In states where alcohol is prohibited and drugs offend social and religious sensibilities, the problem is officially portrayed as a foreign one. Asians are blamed for 80% of drug dealing and the authorities become coy at suggestions that part of the trade may be aimed at a local market.
The Emirates does, however, have several drug rehabilitation centres.
Although Major Fardan does not admit to a drug abuse problem in the Emirates, his remarks, in a talk to Zayed University students reported by Gulf News yesterday, highlighted concern that the rich -and often bored - Emirates youngsters could be at risk.
He warned that parents should not allow their children to travel alone to countries where drugs are sold openly, or which are known to have "addiction dens".
Once again, we have a story with a curious lack of detail: absolutely no information (such as names or ages) is given about either the victim or the perpetrators, and the location where this crime supposedly took place is suspiciously vague ("a Gulf state"). And how was this "crime" revealed to the world? Not in a government or police press conference, but "in a talk to university students" by the "head of the drugs squad." If you're a government official tasked with keeping a handle on your country's drug problems, what better way to call attention to the issue than by relating a horrific story about the depravity of foreign drug traffickers to a hall full of college students? It serves as a warning about the perils of drug use, it blames the problem on evil foreigners, and it garners terrific press coverage — even if it is merely a bit of fiction. The next time someone tries to pass off this legend as an actual occurrence, the media would do well to heed the experience of Miami Herald crime reporter Edna Buchana before running the item as a news story:
The stories about drugs in Miami are also larger than life. So many are true that even the myth of the dead baby has become accepted as modern Miami-American folklore.Let's get this straight right here and now: There is no cocaine-stuffed dead baby, at least at this writing.

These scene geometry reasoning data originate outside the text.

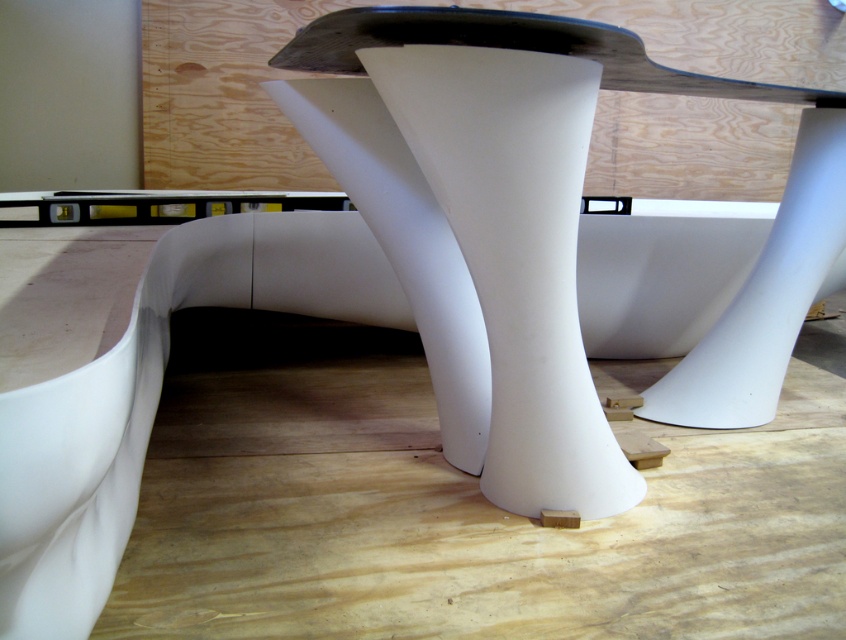 Question: Can you confirm if white glossy table at center is positioned to the left of white matte/soft plastic pillar at center?

Choices:
 (A) no
 (B) yes

Answer: (A)

Question: Is white glossy table at center thinner than white matte/soft plastic pillar at center?

Choices:
 (A) yes
 (B) no

Answer: (B)

Question: Which point is closer to the camera?

Choices:
 (A) (762, 317)
 (B) (536, 394)

Answer: (B)

Question: Among these points, which one is farthest from the camera?

Choices:
 (A) (567, 58)
 (B) (519, 173)

Answer: (B)

Question: Is white glossy table at center wider than white matte/soft plastic pillar at center?

Choices:
 (A) no
 (B) yes

Answer: (B) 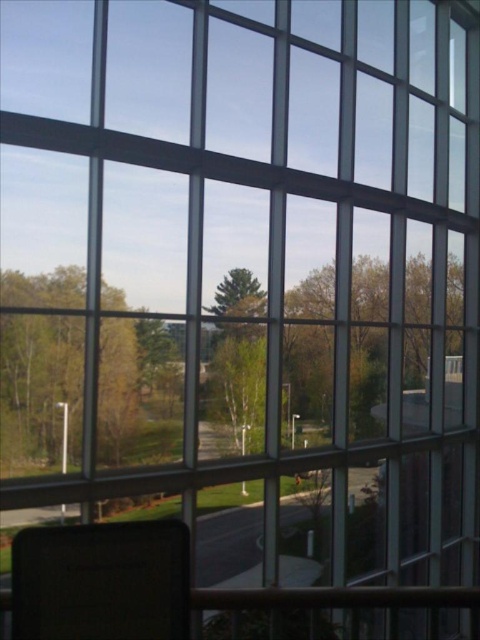 Is point (109, 532) in front of point (255, 289)?

Yes.

In the scene shown: Can you confirm if matte black chair at lower left is thinner than green matte tree at center?

Yes.

Is point (12, 572) closer to camera compared to point (249, 280)?

Yes, it is in front of point (249, 280).

The width and height of the screenshot is (480, 640). I want to click on matte black chair at lower left, so click(101, 580). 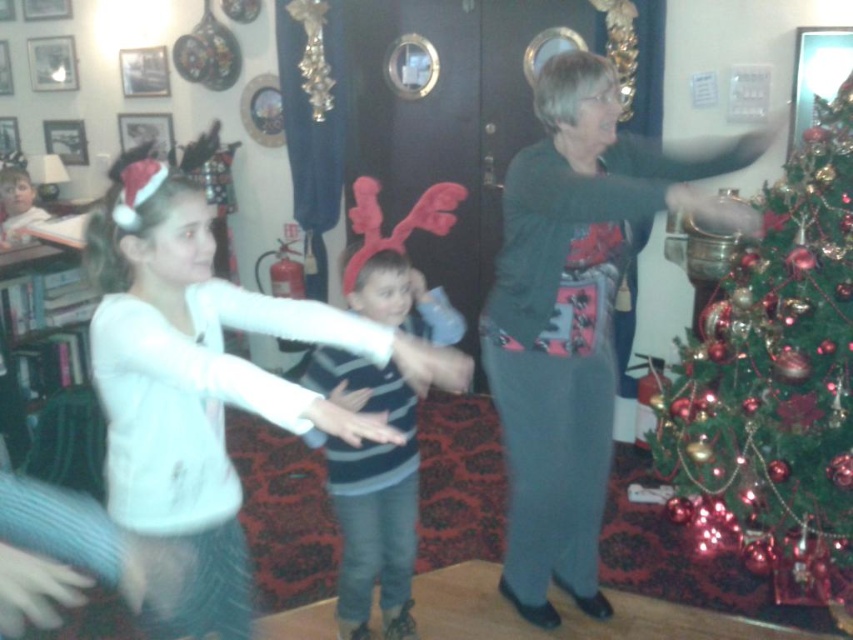 Question: Does dark gray sweater at center come in front of white matte sweater at center?

Choices:
 (A) yes
 (B) no

Answer: (B)

Question: Which point is closer to the camera?

Choices:
 (A) (509, 310)
 (B) (236, 400)

Answer: (B)

Question: Does white matte sweater at center appear on the left side of striped knit sweater at center?

Choices:
 (A) no
 (B) yes

Answer: (A)

Question: Which point is farther to the camera?

Choices:
 (A) (845, 490)
 (B) (547, 612)
 (C) (440, 323)

Answer: (A)

Question: Is dark gray sweater at center further to the viewer compared to striped knit sweater at center?

Choices:
 (A) no
 (B) yes

Answer: (A)

Question: Which point is closer to the camera?

Choices:
 (A) (781, 356)
 (B) (397, 529)

Answer: (B) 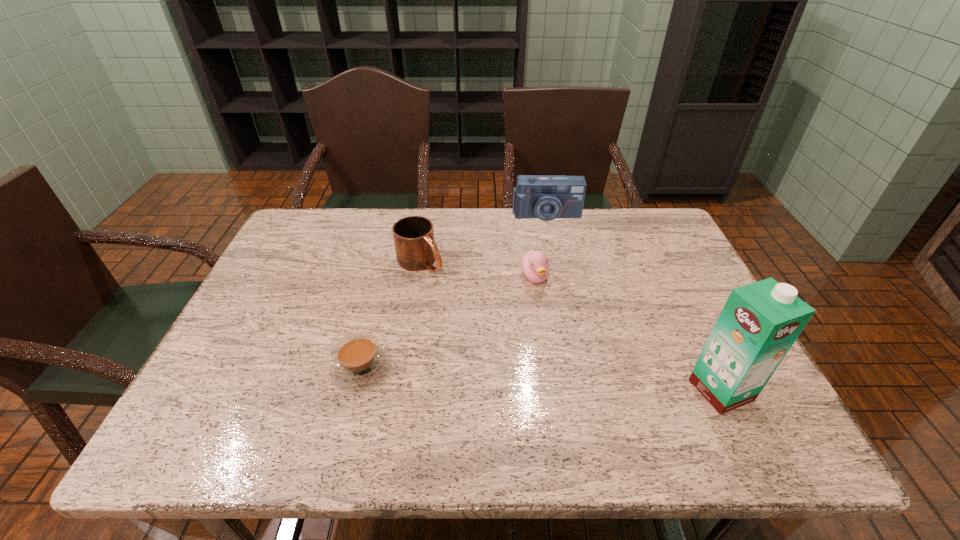 This screenshot has height=540, width=960. In order to click on cappuccino that is at the near edge in this screenshot , I will do `click(359, 362)`.

Where is `carton present at the near edge`? The height and width of the screenshot is (540, 960). carton present at the near edge is located at coordinates (760, 322).

This screenshot has height=540, width=960. I want to click on object located in the right edge section of the desktop, so point(760,322).

Locate an element on the screen. object that is at the near right corner is located at coordinates (760, 322).

At what (x,y) coordinates should I click in order to perform the action: click on vacant region at the far edge of the desktop. Please return your answer as a coordinate pair (x, y). The image size is (960, 540). Looking at the image, I should click on (524, 224).

Where is `free space at the near edge`? The image size is (960, 540). free space at the near edge is located at coordinates (330, 389).

The height and width of the screenshot is (540, 960). In the image, there is a desktop. Find the location of `vacant space at the left edge`. vacant space at the left edge is located at coordinates (275, 355).

The height and width of the screenshot is (540, 960). In the image, there is a desktop. In order to click on blank space at the right edge in this screenshot , I will do `click(684, 298)`.

Find the location of a particular element. The height and width of the screenshot is (540, 960). vacant space at the far left corner of the desktop is located at coordinates (341, 219).

Find the location of a particular element. vacant area at the far right corner is located at coordinates (659, 235). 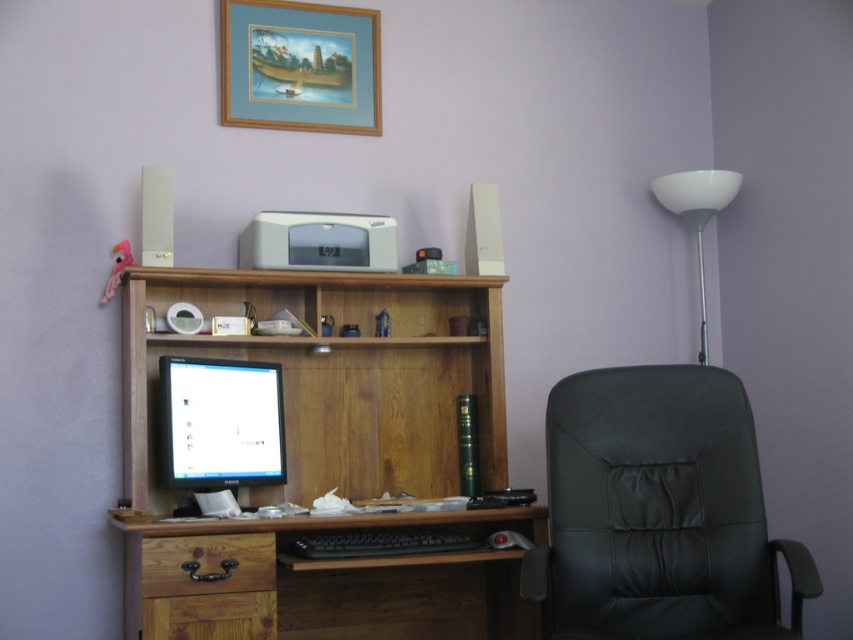 Consider the image. You are standing in front of the home office desk and want to reach two points marked on the desk surface. The first point is at coordinate point (717,460) and the second is at point (300,605). Which point is closer to you?

Point (717,460) is closer to the camera than point (300,605), so the first point is closer to you.

You are standing in the home office and want to hang a new painting that requires a 3.5 meter reach. Is the gold wooden picture frame at upper center within your reach?

The gold wooden picture frame at upper center is 3.39 meters away from the viewer, so it is within reach for hanging the new painting since 3.39 meters is less than 3.5 meters.

You are sitting in the black leather swivel chair at right and want to reach the wooden computer at center. Can you easily access it from your current position?

The black leather swivel chair at right is in front of the wooden computer at center, so you can easily access it by moving forward in the chair. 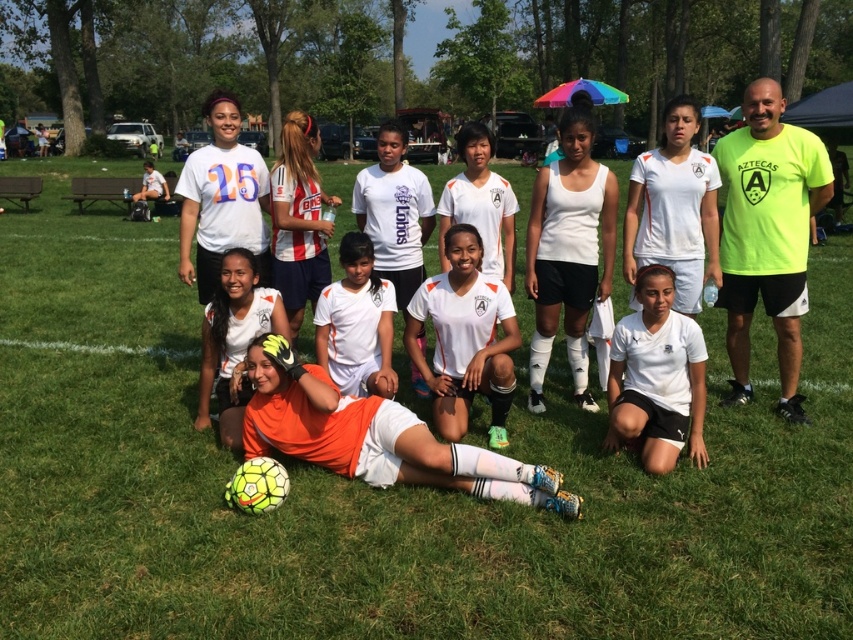 Question: Which point appears farthest from the camera in this image?

Choices:
 (A) (583, 268)
 (B) (325, 356)
 (C) (498, 477)
 (D) (706, 262)

Answer: (A)

Question: Is orange matte soccer ball at center above striped jersey at center?

Choices:
 (A) no
 (B) yes

Answer: (A)

Question: Among these points, which one is farthest from the camera?

Choices:
 (A) (572, 340)
 (B) (294, 189)
 (C) (235, 252)

Answer: (B)

Question: Is orange matte soccer ball at center further to camera compared to white matte soccer jersey at center?

Choices:
 (A) no
 (B) yes

Answer: (A)

Question: Which of the following is the closest to the observer?

Choices:
 (A) striped jersey at center
 (B) orange jersey at center
 (C) white matte tank top at center

Answer: (B)

Question: Can you confirm if orange matte soccer ball at center is wider than white matte soccer jersey at center?

Choices:
 (A) no
 (B) yes

Answer: (B) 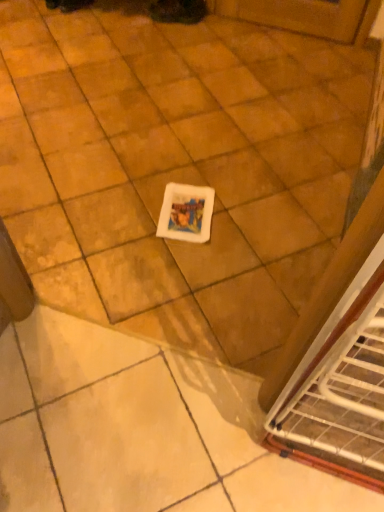 Where is `free spot to the left of matte black shoe at upper center`? The width and height of the screenshot is (384, 512). free spot to the left of matte black shoe at upper center is located at coordinates (142, 22). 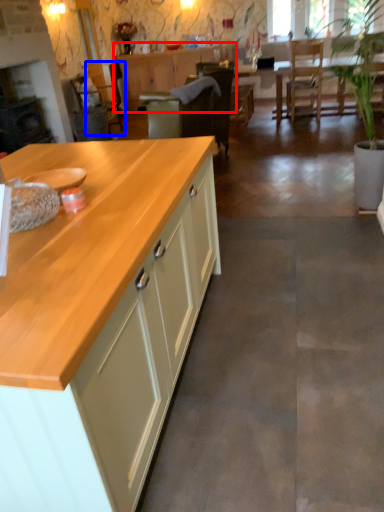 Question: Which of the following is the closest to the observer, cabinetry (highlighted by a red box) or armchair (highlighted by a blue box)?

Choices:
 (A) cabinetry
 (B) armchair

Answer: (B) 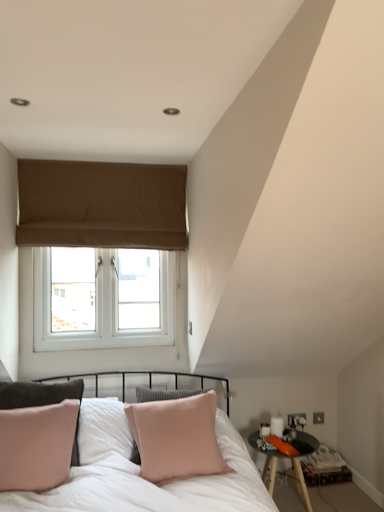 Question: Is pink velvet pillow at center spatially inside brown fabric window at upper center, or outside of it?

Choices:
 (A) outside
 (B) inside

Answer: (A)

Question: Is point (162, 433) positioned closer to the camera than point (21, 196)?

Choices:
 (A) closer
 (B) farther

Answer: (A)

Question: Which of these objects is positioned farthest from the pink velvet pillow at center?

Choices:
 (A) brown fabric window at upper center
 (B) black wooden table at lower right

Answer: (A)

Question: Estimate the real-world distances between objects in this image. Which object is closer to the pink velvet pillow at center?

Choices:
 (A) brown fabric window at upper center
 (B) black wooden table at lower right

Answer: (B) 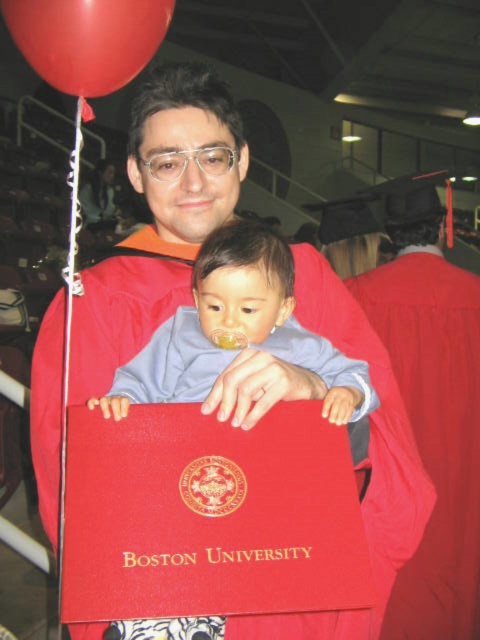 You are attending a graduation ceremony and notice the red matte graduation gown at center and the rubber balloon at upper left. From your perspective, which object is closer to you?

The red matte graduation gown at center is closer to you because the rubber balloon at upper left is behind it.

You are organizing a photo shoot and need to ensure that the red matte graduation gown at center and the smooth blue shirt at center fit within a 3 meter wide backdrop. Given their widths, will both items fit side by side?

The red matte graduation gown at center is narrower than the smooth blue shirt at center. However, since the total width of both items combined may still exceed 3 meters, it depends on their exact measurements. Without specific dimensions, we cannot confirm if they will fit side by side within the 3 meter backdrop. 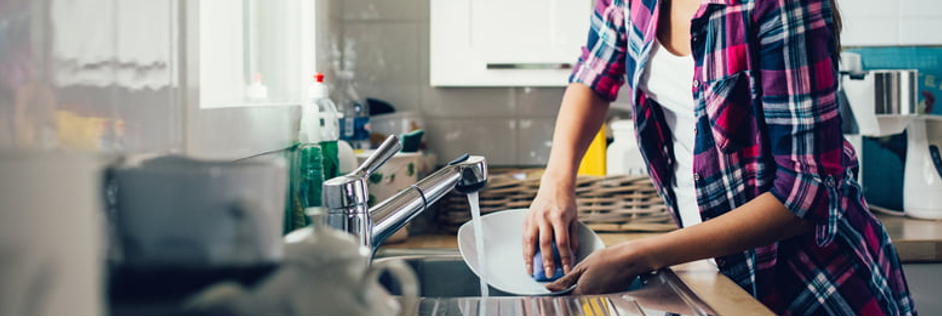 Where is `dishwashing liquid`? The image size is (942, 319). dishwashing liquid is located at coordinates (325, 153).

The dead baby resurfaces frequently, reported as fact in otherwise responsible and prestigious — and some not so responsible and prestigious — publications. It has appeared on the front page of The Washington Post, in Life magazine, and in the National Enquirer. The story, with minor variations, is that an alert customs official or airline employee on a Colombia-Miami flight noticed that a baby in the arms of a woman passenger did not look well. Closer scrutiny revealed that the baby was dead and its body stuffed with high-grade cocaine in an attempt to smuggle the drug into this country.
The dead baby is reported at least once a year. Each time, I am one of the many reporters assigned to check it out. It is fiction. It did not happen. I have laid the dead baby to rest so often that I can now see its poor little pasty face in my mind's eye.
Sightings: The 1985 Dan Simmons novel Song of Kali includes a kidnapped baby who is found at an airport, dead and stuffed with stolen jewels.